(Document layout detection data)
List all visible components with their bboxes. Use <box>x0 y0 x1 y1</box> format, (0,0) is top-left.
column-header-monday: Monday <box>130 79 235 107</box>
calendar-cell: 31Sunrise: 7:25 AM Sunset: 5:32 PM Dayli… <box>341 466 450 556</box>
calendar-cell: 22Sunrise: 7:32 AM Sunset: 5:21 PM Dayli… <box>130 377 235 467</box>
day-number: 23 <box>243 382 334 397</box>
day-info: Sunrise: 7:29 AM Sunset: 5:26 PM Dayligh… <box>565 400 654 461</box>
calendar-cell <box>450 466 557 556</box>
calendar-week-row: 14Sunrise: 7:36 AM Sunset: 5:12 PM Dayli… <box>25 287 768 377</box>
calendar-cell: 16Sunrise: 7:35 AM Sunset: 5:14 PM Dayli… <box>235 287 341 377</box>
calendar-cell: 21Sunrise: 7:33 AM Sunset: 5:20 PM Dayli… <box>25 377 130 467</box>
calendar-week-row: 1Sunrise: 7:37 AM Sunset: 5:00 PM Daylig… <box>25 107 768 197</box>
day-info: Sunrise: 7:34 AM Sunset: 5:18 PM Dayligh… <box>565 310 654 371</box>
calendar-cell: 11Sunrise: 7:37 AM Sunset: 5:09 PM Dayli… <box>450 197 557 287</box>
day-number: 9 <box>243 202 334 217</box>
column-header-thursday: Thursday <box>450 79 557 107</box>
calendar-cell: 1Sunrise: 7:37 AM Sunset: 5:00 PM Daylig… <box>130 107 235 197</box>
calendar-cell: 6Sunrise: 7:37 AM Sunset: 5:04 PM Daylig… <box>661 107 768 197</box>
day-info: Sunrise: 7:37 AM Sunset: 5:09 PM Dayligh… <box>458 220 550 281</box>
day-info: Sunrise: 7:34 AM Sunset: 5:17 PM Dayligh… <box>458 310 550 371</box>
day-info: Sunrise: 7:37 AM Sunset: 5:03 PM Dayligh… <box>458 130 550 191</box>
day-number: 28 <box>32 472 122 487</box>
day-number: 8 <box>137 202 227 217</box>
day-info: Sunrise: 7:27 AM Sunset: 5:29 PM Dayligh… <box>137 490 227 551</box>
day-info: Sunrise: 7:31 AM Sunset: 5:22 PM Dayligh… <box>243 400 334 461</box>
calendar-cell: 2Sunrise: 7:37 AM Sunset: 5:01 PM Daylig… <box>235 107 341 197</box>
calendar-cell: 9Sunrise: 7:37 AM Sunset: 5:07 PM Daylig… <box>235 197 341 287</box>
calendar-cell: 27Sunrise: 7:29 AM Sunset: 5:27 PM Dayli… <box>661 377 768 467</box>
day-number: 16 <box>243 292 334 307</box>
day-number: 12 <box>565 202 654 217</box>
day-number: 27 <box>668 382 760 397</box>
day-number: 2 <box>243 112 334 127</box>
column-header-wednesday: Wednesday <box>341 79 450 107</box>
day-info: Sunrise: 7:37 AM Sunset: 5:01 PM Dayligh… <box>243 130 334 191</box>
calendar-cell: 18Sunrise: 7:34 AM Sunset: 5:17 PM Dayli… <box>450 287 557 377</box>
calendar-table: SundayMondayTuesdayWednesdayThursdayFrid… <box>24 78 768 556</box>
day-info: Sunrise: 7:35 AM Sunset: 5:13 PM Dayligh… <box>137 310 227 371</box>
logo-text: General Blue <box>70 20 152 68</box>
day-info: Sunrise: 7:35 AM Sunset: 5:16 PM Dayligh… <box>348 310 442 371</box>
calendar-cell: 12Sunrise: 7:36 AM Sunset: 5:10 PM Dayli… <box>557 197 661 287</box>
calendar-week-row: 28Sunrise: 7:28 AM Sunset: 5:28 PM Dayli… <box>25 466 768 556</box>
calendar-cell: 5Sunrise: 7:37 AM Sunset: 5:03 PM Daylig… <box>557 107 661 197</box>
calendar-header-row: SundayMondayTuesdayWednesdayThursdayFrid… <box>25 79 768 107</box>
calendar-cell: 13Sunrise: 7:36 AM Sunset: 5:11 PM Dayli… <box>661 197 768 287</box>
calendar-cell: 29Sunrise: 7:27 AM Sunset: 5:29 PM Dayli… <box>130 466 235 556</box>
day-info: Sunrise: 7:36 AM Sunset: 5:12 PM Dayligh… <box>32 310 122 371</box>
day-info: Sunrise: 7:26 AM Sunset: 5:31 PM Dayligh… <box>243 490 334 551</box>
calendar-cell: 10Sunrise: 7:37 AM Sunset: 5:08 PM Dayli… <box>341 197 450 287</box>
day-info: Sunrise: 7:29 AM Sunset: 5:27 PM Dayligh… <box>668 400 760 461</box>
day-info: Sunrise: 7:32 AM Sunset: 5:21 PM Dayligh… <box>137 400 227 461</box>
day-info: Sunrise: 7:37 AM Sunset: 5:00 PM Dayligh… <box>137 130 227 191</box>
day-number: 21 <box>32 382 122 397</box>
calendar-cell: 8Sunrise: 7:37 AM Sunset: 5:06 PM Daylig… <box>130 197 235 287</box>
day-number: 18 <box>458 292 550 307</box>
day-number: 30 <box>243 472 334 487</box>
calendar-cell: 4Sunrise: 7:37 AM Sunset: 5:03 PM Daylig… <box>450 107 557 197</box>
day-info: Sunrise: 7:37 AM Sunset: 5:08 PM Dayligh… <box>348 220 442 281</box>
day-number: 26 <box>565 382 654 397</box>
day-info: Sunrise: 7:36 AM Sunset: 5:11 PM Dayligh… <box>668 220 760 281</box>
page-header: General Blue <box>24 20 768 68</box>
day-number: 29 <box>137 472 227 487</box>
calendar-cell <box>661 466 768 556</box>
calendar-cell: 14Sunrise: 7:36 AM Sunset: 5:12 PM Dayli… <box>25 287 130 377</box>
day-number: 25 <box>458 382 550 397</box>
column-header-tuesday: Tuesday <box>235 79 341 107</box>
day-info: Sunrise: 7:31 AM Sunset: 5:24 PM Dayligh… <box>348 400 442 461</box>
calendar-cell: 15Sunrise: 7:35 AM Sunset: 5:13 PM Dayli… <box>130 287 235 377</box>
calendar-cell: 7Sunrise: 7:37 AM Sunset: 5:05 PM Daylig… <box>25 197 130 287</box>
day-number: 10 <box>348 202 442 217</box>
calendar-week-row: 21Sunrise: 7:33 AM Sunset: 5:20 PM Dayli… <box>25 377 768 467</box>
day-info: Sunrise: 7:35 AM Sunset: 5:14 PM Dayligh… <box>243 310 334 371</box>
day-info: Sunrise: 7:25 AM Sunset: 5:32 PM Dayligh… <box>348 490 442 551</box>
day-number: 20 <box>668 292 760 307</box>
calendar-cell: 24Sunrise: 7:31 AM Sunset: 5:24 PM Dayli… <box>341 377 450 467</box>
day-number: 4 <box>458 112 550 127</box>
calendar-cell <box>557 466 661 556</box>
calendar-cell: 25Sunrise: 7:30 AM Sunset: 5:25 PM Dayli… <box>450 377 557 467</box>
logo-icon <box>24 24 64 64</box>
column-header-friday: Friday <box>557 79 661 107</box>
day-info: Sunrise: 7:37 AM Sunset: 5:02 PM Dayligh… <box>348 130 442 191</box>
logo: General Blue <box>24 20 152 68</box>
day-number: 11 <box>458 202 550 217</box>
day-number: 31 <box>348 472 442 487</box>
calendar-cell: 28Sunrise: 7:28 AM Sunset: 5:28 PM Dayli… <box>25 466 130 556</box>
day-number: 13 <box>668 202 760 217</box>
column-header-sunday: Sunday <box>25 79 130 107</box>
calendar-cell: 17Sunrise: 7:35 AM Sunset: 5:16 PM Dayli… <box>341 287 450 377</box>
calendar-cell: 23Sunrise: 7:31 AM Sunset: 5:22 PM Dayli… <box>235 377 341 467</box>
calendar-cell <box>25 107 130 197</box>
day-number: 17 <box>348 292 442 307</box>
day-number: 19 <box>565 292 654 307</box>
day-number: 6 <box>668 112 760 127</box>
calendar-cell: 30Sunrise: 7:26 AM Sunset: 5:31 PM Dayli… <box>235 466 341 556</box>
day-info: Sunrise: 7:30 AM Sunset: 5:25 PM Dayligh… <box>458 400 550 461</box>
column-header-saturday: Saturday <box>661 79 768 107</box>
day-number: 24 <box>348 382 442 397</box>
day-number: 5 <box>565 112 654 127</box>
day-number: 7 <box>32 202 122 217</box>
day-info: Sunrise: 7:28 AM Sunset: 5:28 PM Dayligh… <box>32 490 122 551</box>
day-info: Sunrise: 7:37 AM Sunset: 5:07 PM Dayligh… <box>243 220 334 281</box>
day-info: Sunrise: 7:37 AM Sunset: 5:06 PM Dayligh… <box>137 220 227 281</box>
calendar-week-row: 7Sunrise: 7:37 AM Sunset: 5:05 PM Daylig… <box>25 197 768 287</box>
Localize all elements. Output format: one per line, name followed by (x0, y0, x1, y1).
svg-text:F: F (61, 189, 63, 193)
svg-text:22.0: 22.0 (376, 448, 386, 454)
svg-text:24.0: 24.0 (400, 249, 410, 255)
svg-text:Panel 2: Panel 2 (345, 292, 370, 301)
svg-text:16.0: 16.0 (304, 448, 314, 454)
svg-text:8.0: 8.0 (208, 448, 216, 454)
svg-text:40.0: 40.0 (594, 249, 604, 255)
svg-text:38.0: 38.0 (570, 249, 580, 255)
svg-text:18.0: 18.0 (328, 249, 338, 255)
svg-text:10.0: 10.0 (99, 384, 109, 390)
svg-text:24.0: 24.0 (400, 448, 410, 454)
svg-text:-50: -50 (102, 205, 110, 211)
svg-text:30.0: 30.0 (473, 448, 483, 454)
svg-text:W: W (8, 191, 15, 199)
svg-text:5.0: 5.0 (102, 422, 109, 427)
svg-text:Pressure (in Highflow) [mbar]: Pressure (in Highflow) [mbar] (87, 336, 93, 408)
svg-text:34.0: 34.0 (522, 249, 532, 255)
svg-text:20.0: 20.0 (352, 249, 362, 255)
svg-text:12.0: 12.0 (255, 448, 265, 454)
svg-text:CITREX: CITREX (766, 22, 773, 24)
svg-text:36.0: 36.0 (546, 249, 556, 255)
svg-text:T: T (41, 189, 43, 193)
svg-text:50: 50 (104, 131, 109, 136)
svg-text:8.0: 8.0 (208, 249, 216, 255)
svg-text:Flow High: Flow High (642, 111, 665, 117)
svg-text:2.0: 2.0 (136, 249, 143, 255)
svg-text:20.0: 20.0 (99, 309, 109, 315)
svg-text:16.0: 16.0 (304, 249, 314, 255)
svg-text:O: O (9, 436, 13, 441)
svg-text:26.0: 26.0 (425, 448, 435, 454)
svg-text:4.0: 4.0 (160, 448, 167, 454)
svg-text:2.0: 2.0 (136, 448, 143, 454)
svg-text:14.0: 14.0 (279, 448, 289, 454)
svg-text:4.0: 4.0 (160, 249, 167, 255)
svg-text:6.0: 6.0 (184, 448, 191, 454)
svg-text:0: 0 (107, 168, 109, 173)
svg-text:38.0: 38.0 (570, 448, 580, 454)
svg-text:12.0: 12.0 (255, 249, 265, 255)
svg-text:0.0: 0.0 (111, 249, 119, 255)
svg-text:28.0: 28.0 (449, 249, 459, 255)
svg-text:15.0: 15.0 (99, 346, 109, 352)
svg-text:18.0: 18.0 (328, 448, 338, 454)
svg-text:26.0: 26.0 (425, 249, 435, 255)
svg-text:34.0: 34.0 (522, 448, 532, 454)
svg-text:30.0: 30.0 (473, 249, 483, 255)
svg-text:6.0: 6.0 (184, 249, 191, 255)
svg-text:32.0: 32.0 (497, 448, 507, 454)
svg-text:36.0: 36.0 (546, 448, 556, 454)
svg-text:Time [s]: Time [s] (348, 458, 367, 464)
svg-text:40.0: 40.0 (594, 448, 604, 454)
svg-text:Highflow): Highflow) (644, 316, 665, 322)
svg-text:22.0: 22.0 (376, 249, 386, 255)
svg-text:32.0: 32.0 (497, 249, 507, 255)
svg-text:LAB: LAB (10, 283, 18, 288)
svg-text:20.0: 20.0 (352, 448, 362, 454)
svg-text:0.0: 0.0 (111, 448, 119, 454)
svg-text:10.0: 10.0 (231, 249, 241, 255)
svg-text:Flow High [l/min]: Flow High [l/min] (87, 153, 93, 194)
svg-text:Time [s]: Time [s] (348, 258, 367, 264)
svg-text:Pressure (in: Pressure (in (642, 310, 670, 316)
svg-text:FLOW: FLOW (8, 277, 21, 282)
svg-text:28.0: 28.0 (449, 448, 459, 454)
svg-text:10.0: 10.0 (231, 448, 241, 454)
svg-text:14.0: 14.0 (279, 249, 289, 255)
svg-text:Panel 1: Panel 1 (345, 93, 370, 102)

→ **GOAL OF THE EXERCISE**: Return all lines in the entries above that carry the word "format".

→ **YOUR RESPONSE**:
List all visible components with their bboxes. Use <box>x0 y0 x1 y1</box> format, (0,0) is top-left.
Localize all elements. Output format: one per line, name followed by (x0, y0, x1, y1).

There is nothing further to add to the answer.